This I believe
I believe that even little farm girls from Iowa can grow up to have international influence. No, I am not a diplomat, a translator or a global marketer, but I strive to plant seeds of internationalism wherever I go, seeds that were first sown and nurtured in an Iowa cornfield.
My parents were perplexed when their only daughter began globe-trotting to far off lands in her forties. I think they were especially worried when I traveled into the tumultuous commotion of developing countries. But I also think they were proud and I thank them everyday because my wanderlust is their fault – and their gift.
For years during my childhood, a group of foreign travelers would appear in my tiny hometown of less than 2,000 residents. Every summer one or two guests stayed on our small farm. These visits connected me to the wider world. We shared stories as we shared meals, creating bonds with strangers who became friends. I listened to fascinating conversations late into the night and dreamed of exciting voyages I might one day take.

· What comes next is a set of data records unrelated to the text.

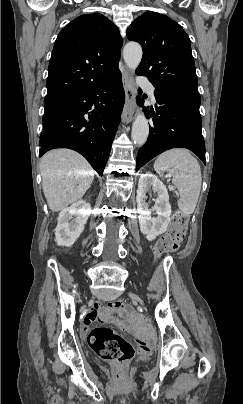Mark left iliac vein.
<instances>
[{
  "label": "left iliac vein",
  "instance_id": "obj_1",
  "mask_svg": "<svg viewBox=\"0 0 243 404\" xmlns=\"http://www.w3.org/2000/svg\"><path fill=\"white\" fill-rule=\"evenodd\" d=\"M129 295H130V297H131L132 299L138 301L142 306H144L143 300H142L138 295H136V294H134V293H130Z\"/></svg>",
  "mask_w": 243,
  "mask_h": 404
}]
</instances>
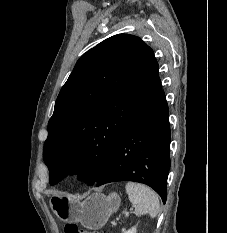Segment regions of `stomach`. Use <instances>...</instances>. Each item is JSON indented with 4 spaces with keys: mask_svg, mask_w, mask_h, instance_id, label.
I'll use <instances>...</instances> for the list:
<instances>
[{
    "mask_svg": "<svg viewBox=\"0 0 227 233\" xmlns=\"http://www.w3.org/2000/svg\"><path fill=\"white\" fill-rule=\"evenodd\" d=\"M121 203L118 194L105 196L96 193L80 202L69 196L55 194L51 197V208L64 222H80L92 230L102 228Z\"/></svg>",
    "mask_w": 227,
    "mask_h": 233,
    "instance_id": "0dacf381",
    "label": "stomach"
}]
</instances>
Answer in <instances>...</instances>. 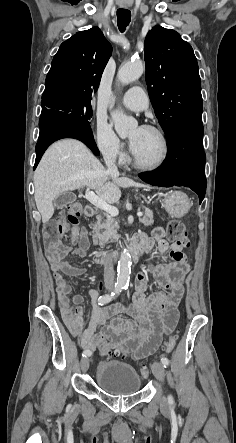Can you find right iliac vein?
Masks as SVG:
<instances>
[{
	"instance_id": "1",
	"label": "right iliac vein",
	"mask_w": 236,
	"mask_h": 443,
	"mask_svg": "<svg viewBox=\"0 0 236 443\" xmlns=\"http://www.w3.org/2000/svg\"><path fill=\"white\" fill-rule=\"evenodd\" d=\"M80 364H81V369H82V371H83V372H86V371L88 370V368H89V359H88V357H87V356H86V357H83V358L81 359Z\"/></svg>"
}]
</instances>
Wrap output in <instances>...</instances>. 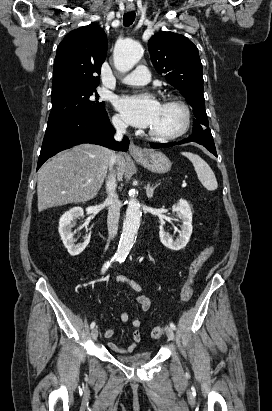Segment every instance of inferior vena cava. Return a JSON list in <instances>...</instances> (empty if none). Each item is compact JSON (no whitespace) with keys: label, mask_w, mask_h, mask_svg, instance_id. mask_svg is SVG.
Wrapping results in <instances>:
<instances>
[{"label":"inferior vena cava","mask_w":272,"mask_h":411,"mask_svg":"<svg viewBox=\"0 0 272 411\" xmlns=\"http://www.w3.org/2000/svg\"><path fill=\"white\" fill-rule=\"evenodd\" d=\"M113 126L116 129L115 139L121 140L123 135L126 133L127 125L118 117H114L112 119ZM116 155L112 153L109 165V175L106 181V192L107 198L105 200V204L108 205V218H107V226H108V237L109 239H113L118 231V223H119V216H120V202L118 200V195L116 193V173L113 171V166L116 163Z\"/></svg>","instance_id":"inferior-vena-cava-1"}]
</instances>
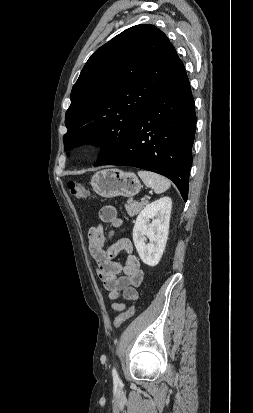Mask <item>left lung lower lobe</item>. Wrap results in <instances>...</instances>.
<instances>
[{"label": "left lung lower lobe", "instance_id": "obj_1", "mask_svg": "<svg viewBox=\"0 0 253 413\" xmlns=\"http://www.w3.org/2000/svg\"><path fill=\"white\" fill-rule=\"evenodd\" d=\"M196 115L189 79L178 58L125 144L102 165L133 166L172 180L188 196Z\"/></svg>", "mask_w": 253, "mask_h": 413}]
</instances>
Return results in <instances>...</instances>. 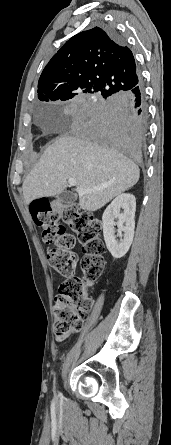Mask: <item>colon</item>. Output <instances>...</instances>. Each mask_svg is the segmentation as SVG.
<instances>
[{
    "instance_id": "1",
    "label": "colon",
    "mask_w": 171,
    "mask_h": 445,
    "mask_svg": "<svg viewBox=\"0 0 171 445\" xmlns=\"http://www.w3.org/2000/svg\"><path fill=\"white\" fill-rule=\"evenodd\" d=\"M36 226L42 228V240L52 245L47 253L50 267L66 277L60 285L54 305V334L67 338L82 327L86 312L91 307L88 286L101 274L104 267L105 245L100 238L102 222L93 213L79 210L73 204L36 200L30 204ZM78 242L83 250V277L74 275L77 257L72 248Z\"/></svg>"
}]
</instances>
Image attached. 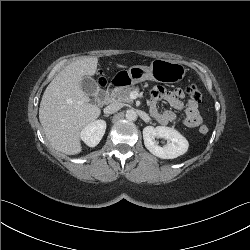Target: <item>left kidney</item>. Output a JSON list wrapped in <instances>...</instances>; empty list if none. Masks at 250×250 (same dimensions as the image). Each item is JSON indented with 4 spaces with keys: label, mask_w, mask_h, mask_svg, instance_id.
<instances>
[{
    "label": "left kidney",
    "mask_w": 250,
    "mask_h": 250,
    "mask_svg": "<svg viewBox=\"0 0 250 250\" xmlns=\"http://www.w3.org/2000/svg\"><path fill=\"white\" fill-rule=\"evenodd\" d=\"M157 138L167 140V144L160 146ZM145 147L161 159H174L188 150V141L177 130L165 126H147L143 129Z\"/></svg>",
    "instance_id": "1"
}]
</instances>
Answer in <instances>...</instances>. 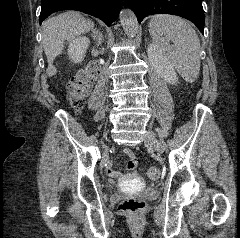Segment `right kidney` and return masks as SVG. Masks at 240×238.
Segmentation results:
<instances>
[{"label":"right kidney","instance_id":"ca27d5eb","mask_svg":"<svg viewBox=\"0 0 240 238\" xmlns=\"http://www.w3.org/2000/svg\"><path fill=\"white\" fill-rule=\"evenodd\" d=\"M89 43V39L85 36H78L70 41L67 53L72 62L81 63L83 61Z\"/></svg>","mask_w":240,"mask_h":238}]
</instances>
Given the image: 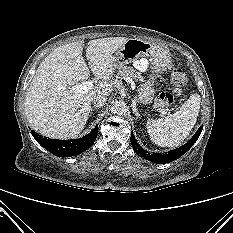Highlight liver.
I'll return each instance as SVG.
<instances>
[{
    "instance_id": "1",
    "label": "liver",
    "mask_w": 233,
    "mask_h": 233,
    "mask_svg": "<svg viewBox=\"0 0 233 233\" xmlns=\"http://www.w3.org/2000/svg\"><path fill=\"white\" fill-rule=\"evenodd\" d=\"M129 38L109 37L90 40L82 56L84 41L65 44L52 51L39 65L26 93L25 110L31 127L43 136L67 139L78 135L88 120L92 98L108 96V81L115 71V53ZM101 81L85 93L72 86L90 76Z\"/></svg>"
}]
</instances>
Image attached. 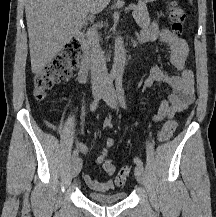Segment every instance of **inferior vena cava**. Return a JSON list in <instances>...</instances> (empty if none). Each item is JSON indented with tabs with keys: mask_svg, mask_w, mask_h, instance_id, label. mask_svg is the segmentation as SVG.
Listing matches in <instances>:
<instances>
[{
	"mask_svg": "<svg viewBox=\"0 0 216 217\" xmlns=\"http://www.w3.org/2000/svg\"><path fill=\"white\" fill-rule=\"evenodd\" d=\"M91 83L94 88L102 87L109 81L104 52L97 41L91 49Z\"/></svg>",
	"mask_w": 216,
	"mask_h": 217,
	"instance_id": "602c4592",
	"label": "inferior vena cava"
}]
</instances>
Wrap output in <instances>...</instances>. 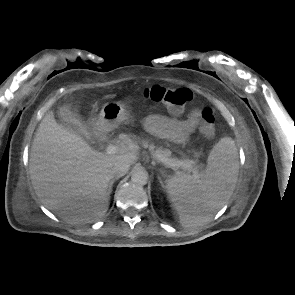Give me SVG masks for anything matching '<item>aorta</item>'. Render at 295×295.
<instances>
[{
    "label": "aorta",
    "instance_id": "1",
    "mask_svg": "<svg viewBox=\"0 0 295 295\" xmlns=\"http://www.w3.org/2000/svg\"><path fill=\"white\" fill-rule=\"evenodd\" d=\"M148 173L144 169H138L133 172L131 176V181L139 186H143L147 183Z\"/></svg>",
    "mask_w": 295,
    "mask_h": 295
}]
</instances>
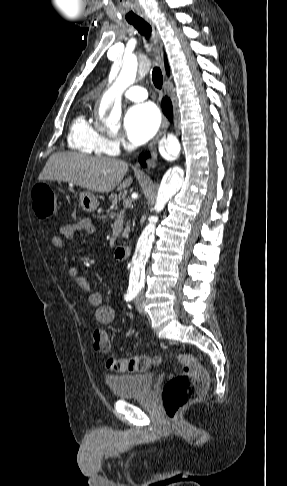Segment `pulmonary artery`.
Masks as SVG:
<instances>
[{"mask_svg": "<svg viewBox=\"0 0 287 486\" xmlns=\"http://www.w3.org/2000/svg\"><path fill=\"white\" fill-rule=\"evenodd\" d=\"M124 96L135 102L143 101L147 98L148 94L145 88L141 86H131L124 92Z\"/></svg>", "mask_w": 287, "mask_h": 486, "instance_id": "pulmonary-artery-1", "label": "pulmonary artery"}]
</instances>
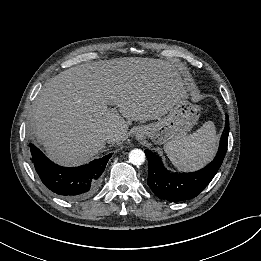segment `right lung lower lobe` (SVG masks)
Segmentation results:
<instances>
[{"mask_svg":"<svg viewBox=\"0 0 261 261\" xmlns=\"http://www.w3.org/2000/svg\"><path fill=\"white\" fill-rule=\"evenodd\" d=\"M29 146L32 163L43 184L66 200H79L94 193L111 157L108 154L88 164L67 168L54 164L33 144Z\"/></svg>","mask_w":261,"mask_h":261,"instance_id":"98d812e1","label":"right lung lower lobe"}]
</instances>
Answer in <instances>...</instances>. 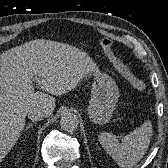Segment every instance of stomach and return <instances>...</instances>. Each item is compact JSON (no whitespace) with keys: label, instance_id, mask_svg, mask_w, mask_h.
Segmentation results:
<instances>
[{"label":"stomach","instance_id":"stomach-1","mask_svg":"<svg viewBox=\"0 0 168 168\" xmlns=\"http://www.w3.org/2000/svg\"><path fill=\"white\" fill-rule=\"evenodd\" d=\"M119 98V91L114 80L106 75L93 73L91 100L87 113L96 124L109 122Z\"/></svg>","mask_w":168,"mask_h":168}]
</instances>
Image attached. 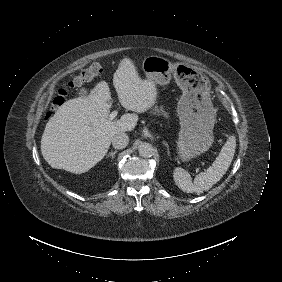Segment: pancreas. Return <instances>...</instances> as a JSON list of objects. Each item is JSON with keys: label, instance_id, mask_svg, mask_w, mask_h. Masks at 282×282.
Returning a JSON list of instances; mask_svg holds the SVG:
<instances>
[{"label": "pancreas", "instance_id": "1", "mask_svg": "<svg viewBox=\"0 0 282 282\" xmlns=\"http://www.w3.org/2000/svg\"><path fill=\"white\" fill-rule=\"evenodd\" d=\"M150 113L153 115L164 116L165 118H169V113L164 110L163 106H154L151 109Z\"/></svg>", "mask_w": 282, "mask_h": 282}]
</instances>
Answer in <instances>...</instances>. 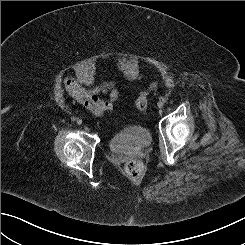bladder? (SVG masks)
I'll return each instance as SVG.
<instances>
[{"label": "bladder", "mask_w": 245, "mask_h": 245, "mask_svg": "<svg viewBox=\"0 0 245 245\" xmlns=\"http://www.w3.org/2000/svg\"><path fill=\"white\" fill-rule=\"evenodd\" d=\"M152 142L150 130L140 123L120 126L110 137L109 146L115 154H129L148 148Z\"/></svg>", "instance_id": "1"}]
</instances>
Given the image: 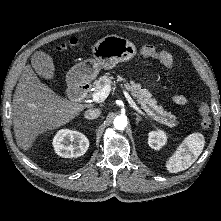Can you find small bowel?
Masks as SVG:
<instances>
[{"label":"small bowel","mask_w":221,"mask_h":221,"mask_svg":"<svg viewBox=\"0 0 221 221\" xmlns=\"http://www.w3.org/2000/svg\"><path fill=\"white\" fill-rule=\"evenodd\" d=\"M173 101L176 103V104H179V105H184L187 103V99L182 96V95H175L173 97Z\"/></svg>","instance_id":"1"}]
</instances>
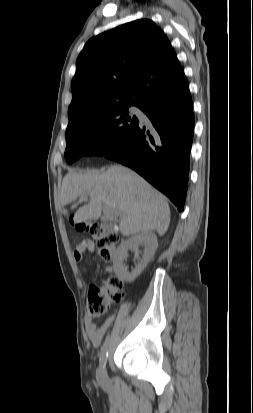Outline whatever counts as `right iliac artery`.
Segmentation results:
<instances>
[{
    "label": "right iliac artery",
    "mask_w": 253,
    "mask_h": 413,
    "mask_svg": "<svg viewBox=\"0 0 253 413\" xmlns=\"http://www.w3.org/2000/svg\"><path fill=\"white\" fill-rule=\"evenodd\" d=\"M108 357V339L104 342L100 353V367L105 368Z\"/></svg>",
    "instance_id": "obj_1"
}]
</instances>
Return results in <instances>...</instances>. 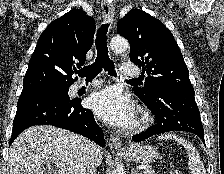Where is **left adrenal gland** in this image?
<instances>
[{"label": "left adrenal gland", "mask_w": 224, "mask_h": 174, "mask_svg": "<svg viewBox=\"0 0 224 174\" xmlns=\"http://www.w3.org/2000/svg\"><path fill=\"white\" fill-rule=\"evenodd\" d=\"M132 174H140V173H138V171L134 170V171H132Z\"/></svg>", "instance_id": "obj_1"}]
</instances>
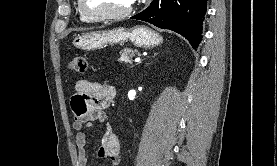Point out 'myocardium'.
Returning <instances> with one entry per match:
<instances>
[{
  "instance_id": "f54148a6",
  "label": "myocardium",
  "mask_w": 277,
  "mask_h": 166,
  "mask_svg": "<svg viewBox=\"0 0 277 166\" xmlns=\"http://www.w3.org/2000/svg\"><path fill=\"white\" fill-rule=\"evenodd\" d=\"M137 4V0H133L132 4L124 11L119 12V13H104V14H99V13H93L89 10L86 9L84 5V0H78V8L79 11L89 18L90 20H95V21H105V20H122L127 17H129L132 12L134 11L135 7Z\"/></svg>"
}]
</instances>
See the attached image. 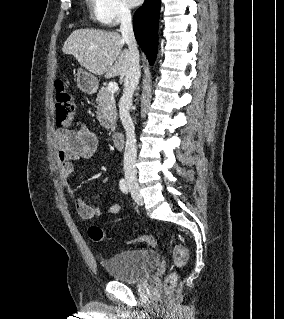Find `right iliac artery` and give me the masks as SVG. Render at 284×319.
Listing matches in <instances>:
<instances>
[{"label":"right iliac artery","mask_w":284,"mask_h":319,"mask_svg":"<svg viewBox=\"0 0 284 319\" xmlns=\"http://www.w3.org/2000/svg\"><path fill=\"white\" fill-rule=\"evenodd\" d=\"M119 186H120V190H121L123 193H125V194L128 193V186H127V183H126V181H125L124 179H121V180H120Z\"/></svg>","instance_id":"1"}]
</instances>
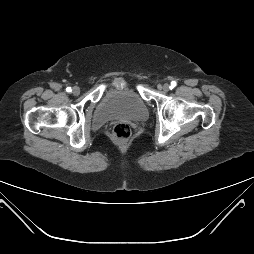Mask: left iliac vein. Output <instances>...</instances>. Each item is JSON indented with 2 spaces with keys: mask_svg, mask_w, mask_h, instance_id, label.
I'll use <instances>...</instances> for the list:
<instances>
[{
  "mask_svg": "<svg viewBox=\"0 0 254 254\" xmlns=\"http://www.w3.org/2000/svg\"><path fill=\"white\" fill-rule=\"evenodd\" d=\"M170 90V85L164 84L163 85V91L168 92Z\"/></svg>",
  "mask_w": 254,
  "mask_h": 254,
  "instance_id": "left-iliac-vein-1",
  "label": "left iliac vein"
}]
</instances>
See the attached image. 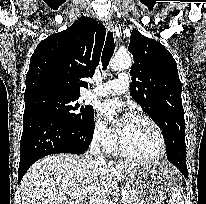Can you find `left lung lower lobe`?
Returning <instances> with one entry per match:
<instances>
[{
  "label": "left lung lower lobe",
  "instance_id": "left-lung-lower-lobe-1",
  "mask_svg": "<svg viewBox=\"0 0 206 204\" xmlns=\"http://www.w3.org/2000/svg\"><path fill=\"white\" fill-rule=\"evenodd\" d=\"M167 158L188 178L186 166V146L185 140L174 139L166 142Z\"/></svg>",
  "mask_w": 206,
  "mask_h": 204
}]
</instances>
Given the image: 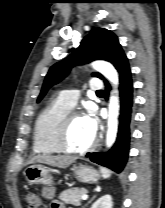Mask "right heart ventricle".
Segmentation results:
<instances>
[{"label": "right heart ventricle", "instance_id": "obj_1", "mask_svg": "<svg viewBox=\"0 0 165 208\" xmlns=\"http://www.w3.org/2000/svg\"><path fill=\"white\" fill-rule=\"evenodd\" d=\"M71 108L58 99L48 104L38 115L33 131V149L38 154L60 153L56 135L60 122Z\"/></svg>", "mask_w": 165, "mask_h": 208}]
</instances>
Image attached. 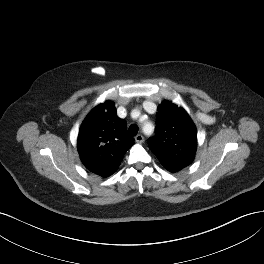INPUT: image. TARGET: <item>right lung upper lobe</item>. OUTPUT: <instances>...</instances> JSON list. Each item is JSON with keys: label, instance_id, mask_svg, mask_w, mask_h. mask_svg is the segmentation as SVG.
<instances>
[{"label": "right lung upper lobe", "instance_id": "right-lung-upper-lobe-1", "mask_svg": "<svg viewBox=\"0 0 264 264\" xmlns=\"http://www.w3.org/2000/svg\"><path fill=\"white\" fill-rule=\"evenodd\" d=\"M133 144L126 132L125 121L118 118L111 101L98 105L88 114L77 140L82 163L89 171L104 178L118 169Z\"/></svg>", "mask_w": 264, "mask_h": 264}]
</instances>
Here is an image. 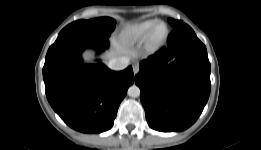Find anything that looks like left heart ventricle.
<instances>
[{
  "mask_svg": "<svg viewBox=\"0 0 261 150\" xmlns=\"http://www.w3.org/2000/svg\"><path fill=\"white\" fill-rule=\"evenodd\" d=\"M165 33V28H164V26H160L158 29H157V32H156V34H157V36H162L163 34Z\"/></svg>",
  "mask_w": 261,
  "mask_h": 150,
  "instance_id": "b2bd125f",
  "label": "left heart ventricle"
}]
</instances>
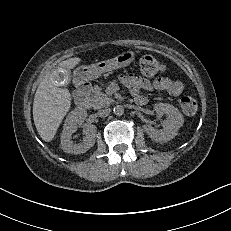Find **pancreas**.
Listing matches in <instances>:
<instances>
[{"instance_id":"cf45deb5","label":"pancreas","mask_w":231,"mask_h":231,"mask_svg":"<svg viewBox=\"0 0 231 231\" xmlns=\"http://www.w3.org/2000/svg\"><path fill=\"white\" fill-rule=\"evenodd\" d=\"M92 91L93 95L90 98V105L94 109H99L113 103V99L107 94L103 93L100 86L95 85Z\"/></svg>"}]
</instances>
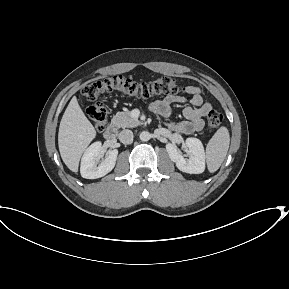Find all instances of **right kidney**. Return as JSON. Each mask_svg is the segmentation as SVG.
Wrapping results in <instances>:
<instances>
[{
  "instance_id": "1",
  "label": "right kidney",
  "mask_w": 289,
  "mask_h": 289,
  "mask_svg": "<svg viewBox=\"0 0 289 289\" xmlns=\"http://www.w3.org/2000/svg\"><path fill=\"white\" fill-rule=\"evenodd\" d=\"M101 142H94L84 152L81 160L80 173L83 178L97 179L105 176L114 168L118 155V150L107 152L105 160L99 162L101 156Z\"/></svg>"
}]
</instances>
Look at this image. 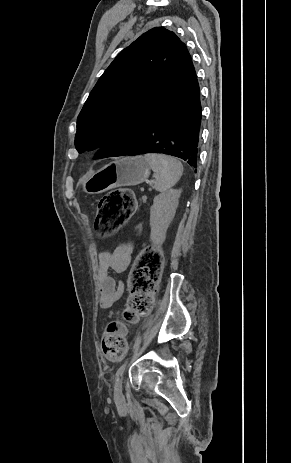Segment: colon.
<instances>
[{"instance_id":"obj_1","label":"colon","mask_w":291,"mask_h":463,"mask_svg":"<svg viewBox=\"0 0 291 463\" xmlns=\"http://www.w3.org/2000/svg\"><path fill=\"white\" fill-rule=\"evenodd\" d=\"M135 208L134 195L127 188L105 194L98 203L96 230L100 234L116 231L128 221ZM162 265V253L154 247H147L138 255L128 279L129 299L123 315L125 321L135 322L150 311ZM125 349L124 322H110L102 337L103 354L117 361L123 357Z\"/></svg>"}]
</instances>
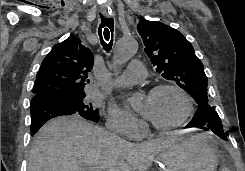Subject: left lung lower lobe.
<instances>
[{"label": "left lung lower lobe", "mask_w": 245, "mask_h": 171, "mask_svg": "<svg viewBox=\"0 0 245 171\" xmlns=\"http://www.w3.org/2000/svg\"><path fill=\"white\" fill-rule=\"evenodd\" d=\"M193 127L211 130L221 139L227 141L219 115L210 105L199 107L191 122L186 126V128Z\"/></svg>", "instance_id": "obj_1"}]
</instances>
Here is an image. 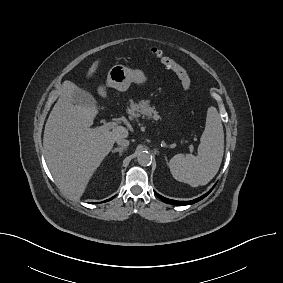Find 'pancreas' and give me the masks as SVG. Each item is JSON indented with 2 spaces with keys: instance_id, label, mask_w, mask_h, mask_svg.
<instances>
[{
  "instance_id": "obj_1",
  "label": "pancreas",
  "mask_w": 283,
  "mask_h": 283,
  "mask_svg": "<svg viewBox=\"0 0 283 283\" xmlns=\"http://www.w3.org/2000/svg\"><path fill=\"white\" fill-rule=\"evenodd\" d=\"M127 113L129 114L130 119H137L140 116L154 120H159L161 118L155 107H151L148 101L143 100L139 101L138 103L130 100Z\"/></svg>"
}]
</instances>
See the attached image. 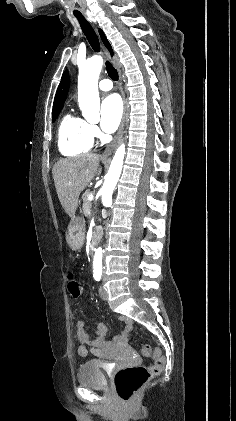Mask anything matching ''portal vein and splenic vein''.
Wrapping results in <instances>:
<instances>
[{"instance_id": "1", "label": "portal vein and splenic vein", "mask_w": 236, "mask_h": 421, "mask_svg": "<svg viewBox=\"0 0 236 421\" xmlns=\"http://www.w3.org/2000/svg\"><path fill=\"white\" fill-rule=\"evenodd\" d=\"M88 200H94V196H93V194H89V196H88Z\"/></svg>"}]
</instances>
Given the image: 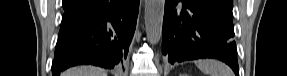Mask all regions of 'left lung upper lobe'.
I'll list each match as a JSON object with an SVG mask.
<instances>
[{
    "instance_id": "obj_1",
    "label": "left lung upper lobe",
    "mask_w": 287,
    "mask_h": 76,
    "mask_svg": "<svg viewBox=\"0 0 287 76\" xmlns=\"http://www.w3.org/2000/svg\"><path fill=\"white\" fill-rule=\"evenodd\" d=\"M197 2L207 4L212 9L232 19V0H195Z\"/></svg>"
}]
</instances>
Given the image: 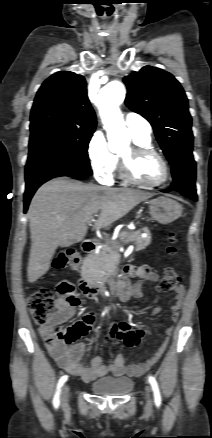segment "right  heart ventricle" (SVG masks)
Here are the masks:
<instances>
[{
    "instance_id": "e07e8e85",
    "label": "right heart ventricle",
    "mask_w": 212,
    "mask_h": 438,
    "mask_svg": "<svg viewBox=\"0 0 212 438\" xmlns=\"http://www.w3.org/2000/svg\"><path fill=\"white\" fill-rule=\"evenodd\" d=\"M135 144L140 145V146H151V137L148 138H142V137H137V136H132ZM116 159L118 160V157L116 156Z\"/></svg>"
}]
</instances>
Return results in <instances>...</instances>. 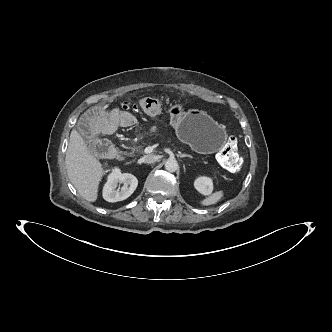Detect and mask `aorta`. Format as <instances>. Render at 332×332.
I'll return each mask as SVG.
<instances>
[{
    "label": "aorta",
    "instance_id": "aorta-1",
    "mask_svg": "<svg viewBox=\"0 0 332 332\" xmlns=\"http://www.w3.org/2000/svg\"><path fill=\"white\" fill-rule=\"evenodd\" d=\"M165 169L168 172H175L178 169V163L177 160L175 158H169L167 159V161L165 162Z\"/></svg>",
    "mask_w": 332,
    "mask_h": 332
}]
</instances>
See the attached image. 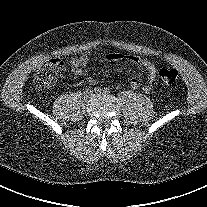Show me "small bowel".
Listing matches in <instances>:
<instances>
[{"instance_id": "small-bowel-1", "label": "small bowel", "mask_w": 207, "mask_h": 207, "mask_svg": "<svg viewBox=\"0 0 207 207\" xmlns=\"http://www.w3.org/2000/svg\"><path fill=\"white\" fill-rule=\"evenodd\" d=\"M124 57L125 56L120 53H109L105 56V60L117 61V60L123 59ZM128 58H130L138 66L146 70L147 81L143 86V91L147 94L150 93L152 91V86H153V83L157 75V69L155 65L150 60L145 59V58H140V57H128ZM88 59L89 57L86 54L73 58L71 60L72 72L77 76L83 75L85 73V66L88 62ZM89 83L95 84L96 80L94 78H89ZM129 84L133 89L139 88V81L136 78L130 79Z\"/></svg>"}]
</instances>
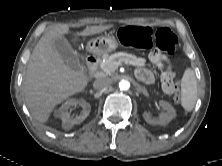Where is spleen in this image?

My parents remain unaware of the influence their expansive outlook had on me as a child. Although they explored the edges of Canada and Mexico, they were not world travelers. But I have become a world traveler. And my international experiences over the past seven years have completely reshaped the way I think about our global environment. The exhilarating experience of being thrown into the unpredictable miasma of a world market—be it the plaka, the souk, the bazaar or plaza—will change a person. And indeed I have been changed by my wanderings.
Much of my travel has focused on the cultural study of textiles, both ancient artifacts and contemporary cloth. I use textiles as interdisciplinary teaching tools in the classroom and my global perspective continually inspires me to develop future courses connecting history, geography and culture through a study of textiles. I hope this inspired enthusiasm opens my students’ eyes to the multiplicity of cultures available travelers, to them. Beyond the classroom, I am determined to pass this love of travel and cultural exploration on to my children and grandchildren. I believe we must fling open our hearts and our lives, conquer our fears, and explore intriguing cultures near and far. An open dialogue with those we don’t know or understand is the key to sharing our shrinking planet. We can survive and thrive but we must go OUT to meet the challenges.
My parents were not world travelers, but they embraced a global perspective and deep curiosity about lands and people far from their Iowa fields. Those precious seeds planted in the heartland sprouted and blossomed into a traveling ambassador – me.